Exercise requirements -> Below are the records; copy exactly the stretch from the line containing "アートに溢れた街角から、地方では古代ローマ遺跡や中世" through the line containing "とソーセージを味わいながら地元の人と過ごす楽しい時間", both ends included, and nothing else.
··········
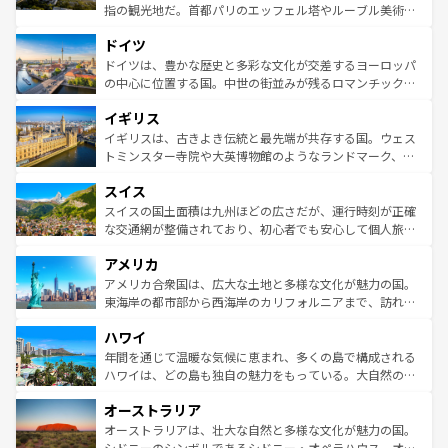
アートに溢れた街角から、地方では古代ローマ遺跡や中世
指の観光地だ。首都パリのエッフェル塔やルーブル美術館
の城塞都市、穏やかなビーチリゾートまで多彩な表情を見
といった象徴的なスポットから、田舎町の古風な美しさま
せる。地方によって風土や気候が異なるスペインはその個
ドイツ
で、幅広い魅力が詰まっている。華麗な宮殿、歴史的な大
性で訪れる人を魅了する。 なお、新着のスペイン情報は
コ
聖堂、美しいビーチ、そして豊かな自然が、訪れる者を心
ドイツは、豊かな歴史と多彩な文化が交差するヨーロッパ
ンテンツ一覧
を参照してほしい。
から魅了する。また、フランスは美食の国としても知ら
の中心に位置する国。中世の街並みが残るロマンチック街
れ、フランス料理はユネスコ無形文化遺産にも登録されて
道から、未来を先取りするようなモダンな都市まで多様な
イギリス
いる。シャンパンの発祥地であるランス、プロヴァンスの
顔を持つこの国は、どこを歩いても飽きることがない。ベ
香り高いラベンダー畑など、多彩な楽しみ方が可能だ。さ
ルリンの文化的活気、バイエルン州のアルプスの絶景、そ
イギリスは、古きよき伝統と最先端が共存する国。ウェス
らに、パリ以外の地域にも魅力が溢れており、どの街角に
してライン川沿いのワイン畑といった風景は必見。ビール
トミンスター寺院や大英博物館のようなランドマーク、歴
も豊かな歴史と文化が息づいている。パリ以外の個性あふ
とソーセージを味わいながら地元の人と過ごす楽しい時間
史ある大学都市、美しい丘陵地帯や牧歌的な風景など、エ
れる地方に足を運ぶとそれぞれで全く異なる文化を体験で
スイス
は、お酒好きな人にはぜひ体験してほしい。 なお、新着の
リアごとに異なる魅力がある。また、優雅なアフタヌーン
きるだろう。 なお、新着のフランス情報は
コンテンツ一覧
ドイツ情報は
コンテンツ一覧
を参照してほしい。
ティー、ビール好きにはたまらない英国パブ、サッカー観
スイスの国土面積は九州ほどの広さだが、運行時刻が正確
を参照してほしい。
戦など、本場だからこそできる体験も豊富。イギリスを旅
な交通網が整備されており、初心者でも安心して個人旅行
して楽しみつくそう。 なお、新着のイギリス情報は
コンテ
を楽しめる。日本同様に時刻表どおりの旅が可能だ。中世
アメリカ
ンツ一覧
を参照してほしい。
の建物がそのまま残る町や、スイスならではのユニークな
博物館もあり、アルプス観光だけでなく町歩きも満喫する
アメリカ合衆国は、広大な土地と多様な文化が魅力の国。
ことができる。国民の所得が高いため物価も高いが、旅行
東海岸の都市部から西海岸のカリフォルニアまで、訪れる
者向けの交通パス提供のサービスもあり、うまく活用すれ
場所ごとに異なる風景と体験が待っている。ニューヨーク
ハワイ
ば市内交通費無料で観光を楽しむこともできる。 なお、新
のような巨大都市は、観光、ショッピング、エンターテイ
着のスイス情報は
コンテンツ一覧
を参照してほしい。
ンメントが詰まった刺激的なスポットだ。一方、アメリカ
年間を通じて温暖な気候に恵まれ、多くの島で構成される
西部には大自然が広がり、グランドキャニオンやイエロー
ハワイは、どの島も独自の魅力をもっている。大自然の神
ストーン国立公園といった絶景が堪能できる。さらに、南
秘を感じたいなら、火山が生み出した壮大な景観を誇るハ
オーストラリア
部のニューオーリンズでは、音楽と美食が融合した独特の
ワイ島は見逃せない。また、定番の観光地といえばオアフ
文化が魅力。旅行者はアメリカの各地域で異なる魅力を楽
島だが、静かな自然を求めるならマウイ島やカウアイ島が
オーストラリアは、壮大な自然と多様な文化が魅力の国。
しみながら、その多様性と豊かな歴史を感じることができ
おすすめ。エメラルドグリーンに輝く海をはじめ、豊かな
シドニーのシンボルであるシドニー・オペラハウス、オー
··········
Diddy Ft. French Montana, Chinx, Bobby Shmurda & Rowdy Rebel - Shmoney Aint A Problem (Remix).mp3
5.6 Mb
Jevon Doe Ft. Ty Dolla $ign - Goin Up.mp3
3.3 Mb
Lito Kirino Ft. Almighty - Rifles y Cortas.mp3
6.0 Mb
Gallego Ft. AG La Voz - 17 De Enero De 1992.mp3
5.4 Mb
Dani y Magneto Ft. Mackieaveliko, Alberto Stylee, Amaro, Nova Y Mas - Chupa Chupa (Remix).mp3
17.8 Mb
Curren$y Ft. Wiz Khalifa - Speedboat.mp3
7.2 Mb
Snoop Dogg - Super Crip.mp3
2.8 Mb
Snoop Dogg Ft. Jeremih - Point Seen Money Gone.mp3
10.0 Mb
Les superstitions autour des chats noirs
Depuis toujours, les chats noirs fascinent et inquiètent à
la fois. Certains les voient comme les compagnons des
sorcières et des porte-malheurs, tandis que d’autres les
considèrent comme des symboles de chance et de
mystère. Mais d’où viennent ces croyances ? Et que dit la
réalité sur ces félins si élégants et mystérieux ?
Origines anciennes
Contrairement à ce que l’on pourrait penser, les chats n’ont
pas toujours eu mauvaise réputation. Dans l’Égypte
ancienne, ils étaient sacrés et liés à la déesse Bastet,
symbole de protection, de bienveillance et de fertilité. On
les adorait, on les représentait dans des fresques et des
··········
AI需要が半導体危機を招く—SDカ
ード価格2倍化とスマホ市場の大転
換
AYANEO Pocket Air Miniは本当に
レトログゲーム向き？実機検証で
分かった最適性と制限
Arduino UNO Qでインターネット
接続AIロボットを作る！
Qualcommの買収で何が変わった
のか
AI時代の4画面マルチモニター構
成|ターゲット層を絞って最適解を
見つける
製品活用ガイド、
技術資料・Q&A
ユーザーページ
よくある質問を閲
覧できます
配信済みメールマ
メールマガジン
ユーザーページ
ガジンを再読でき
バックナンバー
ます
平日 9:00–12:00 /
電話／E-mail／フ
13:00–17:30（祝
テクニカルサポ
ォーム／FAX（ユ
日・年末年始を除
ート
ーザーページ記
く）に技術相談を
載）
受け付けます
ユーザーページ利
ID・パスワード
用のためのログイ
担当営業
··········
Output of the exercise ->
アートに溢れた街角から、地方では古代ローマ遺跡や中世
指の観光地だ。首都パリのエッフェル塔やルーブル美術館
の城塞都市、穏やかなビーチリゾートまで多彩な表情を見
といった象徴的なスポットから、田舎町の古風な美しさま
せる。地方によって風土や気候が異なるスペインはその個
ドイツ
で、幅広い魅力が詰まっている。華麗な宮殿、歴史的な大
性で訪れる人を魅了する。 なお、新着のスペイン情報は
コ
聖堂、美しいビーチ、そして豊かな自然が、訪れる者を心
ドイツは、豊かな歴史と多彩な文化が交差するヨーロッパ
ンテンツ一覧
を参照してほしい。
から魅了する。また、フランスは美食の国としても知ら
の中心に位置する国。中世の街並みが残るロマンチック街
れ、フランス料理はユネスコ無形文化遺産にも登録されて
道から、未来を先取りするようなモダンな都市まで多様な
イギリス
いる。シャンパンの発祥地であるランス、プロヴァンスの
顔を持つこの国は、どこを歩いても飽きることがない。ベ
香り高いラベンダー畑など、多彩な楽しみ方が可能だ。さ
ルリンの文化的活気、バイエルン州のアルプスの絶景、そ
イギリスは、古きよき伝統と最先端が共存する国。ウェス
らに、パリ以外の地域にも魅力が溢れており、どの街角に
してライン川沿いのワイン畑といった風景は必見。ビール
トミンスター寺院や大英博物館のようなランドマーク、歴
も豊かな歴史と文化が息づいている。パリ以外の個性あふ
とソーセージを味わいながら地元の人と過ごす楽しい時間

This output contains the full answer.